Taking only the lines of the data below from the line with "Shows whether Fold" to the line with "accounts from America", ends included, write them out exactly and without pictures.

<<<<

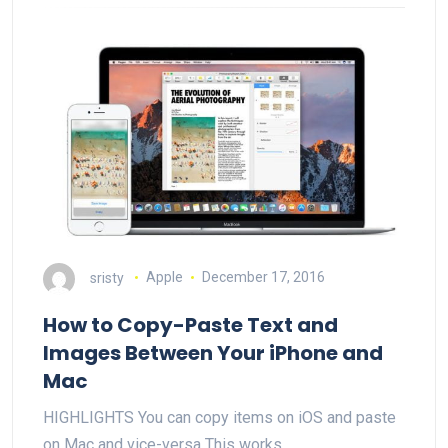
sristy
Apple
December 17, 2016
How to Copy-Paste Text and
Images Between Your iPhone and
Mac
HIGHLIGHTS You can copy items on iOS and paste
on Mac and vice-versa This works…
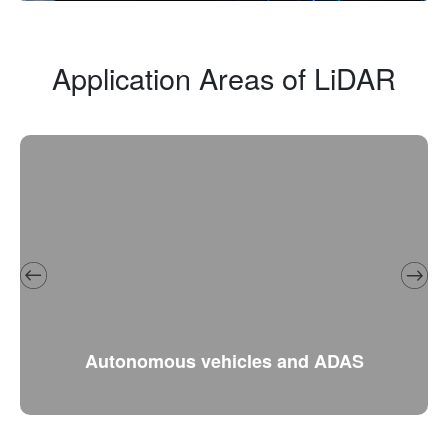
Application Areas of LiDAR
Autonomous vehicles and ADAS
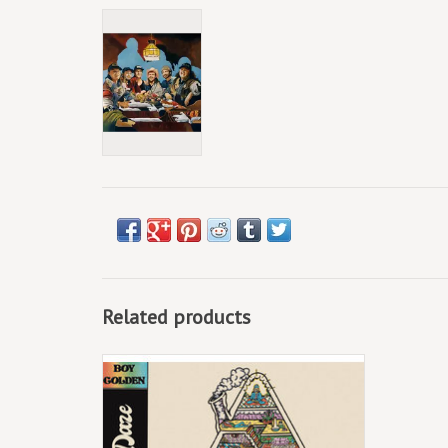
Related products
Church of Better Daze arrives riding a
fluorescent orange wave with lead single,
“KD And Lunch Meat,” recently featured in
American Songwriter’s Daily Discovery and
sounding tasty on radio stations across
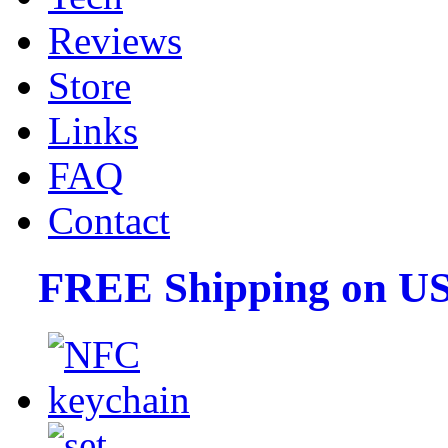
Reviews
Store
Links
FAQ
Contact
FREE Shipping on US 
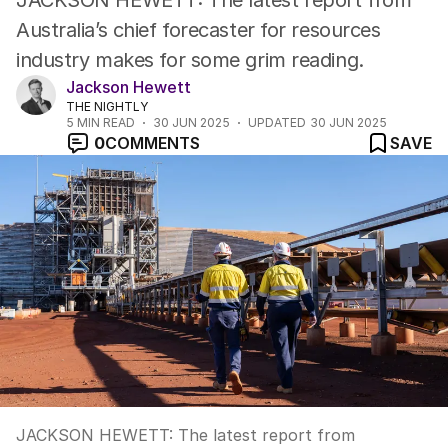
JACKSON HEWETT: The latest report from
Australia’s chief forecaster for resources
industry makes for some grim reading.
Jackson Hewett
THE NIGHTLY
5
MIN READ
30 JUN 2025
UPDATED
30 JUN 2025
0
COMMENTS
SAVE
JACKSON HEWETT: The latest report from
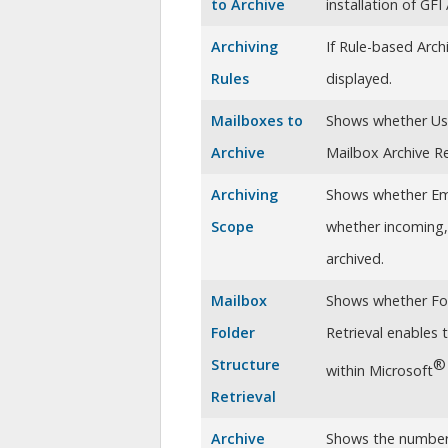
to Archive
installation of
GFI 
Archiving
If Rule-based Arch
Rules
displayed.
Mailboxes to
Shows whether U
Archive
Mailbox Archive Re
Archiving
Shows whether Emai
Scope
whether incoming, 
archived.
Mailbox
Shows whether Fold
Folder
Retrieval enables 
Structure
®
within Microsoft
Retrieval
Archive
Shows the numbe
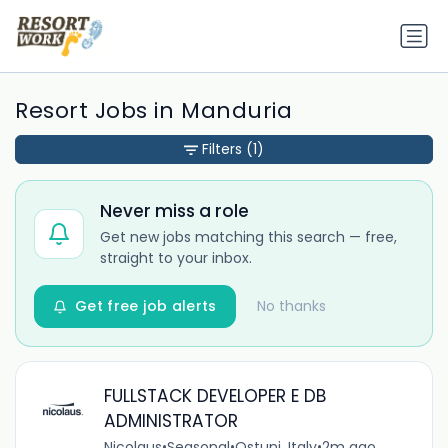
Resort Jobs in Manduria
Filters
(1)
Never miss a role
Get new jobs matching this search — free,
straight to your inbox.
Get free job alerts
No thanks
FULLSTACK DEVELOPER E DB
ADMINISTRATOR
Nicolaus
•
Seasonal
•
Ostuni, Italy
•
2m ago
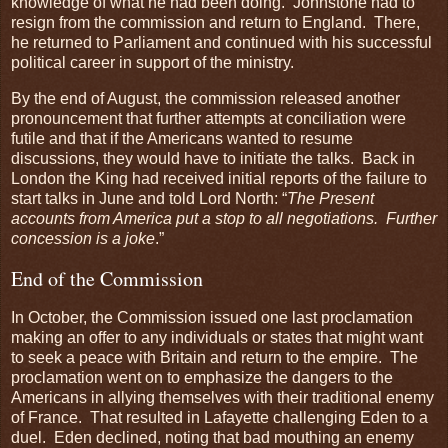
knowledge of what he had been doing. Johnstone had to
resign from the commission and return to England. There,
he returned to Parliament and continued with his successful
political career in support of the ministry.
By the end of August, the commission released another
pronouncement that further attempts at conciliation were
futile and that if the Americans wanted to resume
discussions, they would have to initiate the talks. Back in
London the King had received initial reports of the failure to
start talks in June and told Lord North: “
The Present
accounts from America put a stop to all negotiations. Further
concession is a joke
.”
End of the Commission
In October, the Commission issued one last proclamation
making an offer to any individuals or states that might want
to seek a peace with Britain and return to the empire. The
proclamation went on to emphasize the dangers to the
Americans in allying themselves with their traditional enemy
of France. That resulted in Lafayette challenging Eden to a
duel. Eden declined, noting that bad mouthing an enemy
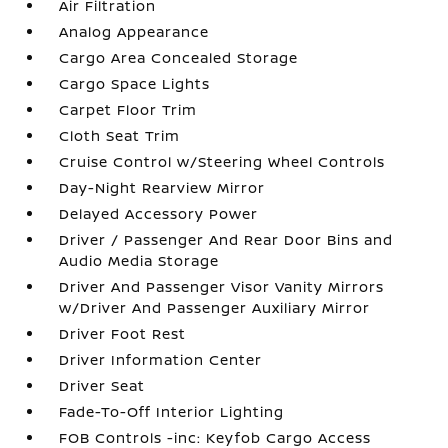
Air Filtration
Analog Appearance
Cargo Area Concealed Storage
Cargo Space Lights
Carpet Floor Trim
Cloth Seat Trim
Cruise Control w/Steering Wheel Controls
Day-Night Rearview Mirror
Delayed Accessory Power
Driver / Passenger And Rear Door Bins and
Audio Media Storage
Driver And Passenger Visor Vanity Mirrors
w/Driver And Passenger Auxiliary Mirror
Driver Foot Rest
Driver Information Center
Driver Seat
Fade-To-Off Interior Lighting
FOB Controls -inc: Keyfob Cargo Access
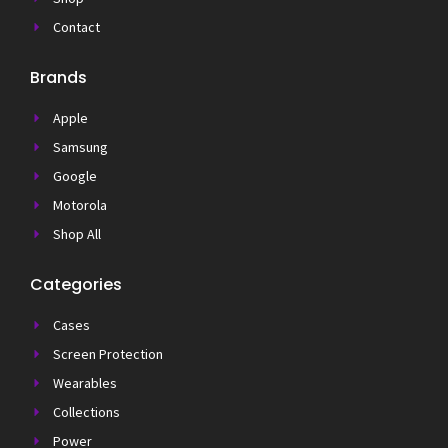
Contact
Brands
Apple
Samsung
Google
Motorola
Shop All
Categories
Cases
Screen Protection
Wearables
Collections
Power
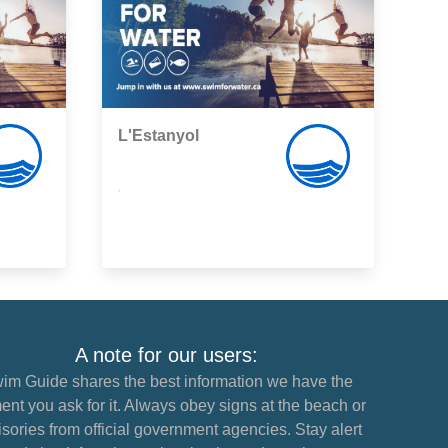
L'Estanyol
,
A note for our users:
im Guide shares the best information we have the
nt you ask for it. Always obey signs at the beach or
sories from official government agencies. Stay alert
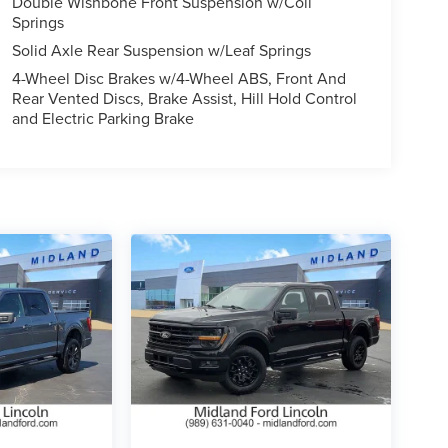
Double Wishbone Front Suspension w/Coil
Springs
Solid Axle Rear Suspension w/Leaf Springs
4-Wheel Disc Brakes w/4-Wheel ABS, Front And
Rear Vented Discs, Brake Assist, Hill Hold Control
and Electric Parking Brake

>>>>

● **EXPECTED OUTPUT**:
Shows whether Fold
Folder
Retrieval enables 
Structure
®
within Microsoft
Retrieval
Archive
Shows the numbe
Resort Jobs in Manduria
Filters
(1)
Never miss a role
Get new jobs matching this search — free,
straight to your inbox.
Get free job alerts
No thanks
FULLSTACK DEVELOPER E DB
ADMINISTRATOR
Nicolaus
•
Seasonal
•
Ostuni, Italy
•
2m ago
knowledge of what he had been doing. Johnstone had to
resign from the commission and return to England. There,
he returned to Parliament and continued with his successful
political career in support of the ministry.
By the end of August, the commission released another
pronouncement that further attempts at conciliation were
futile and that if the Americans wanted to resume
discussions, they would have to initiate the talks. Back in
London the King had received initial reports of the failure to
start talks in June and told Lord North: “
The Present
accounts from America put a stop to all negotiations. Further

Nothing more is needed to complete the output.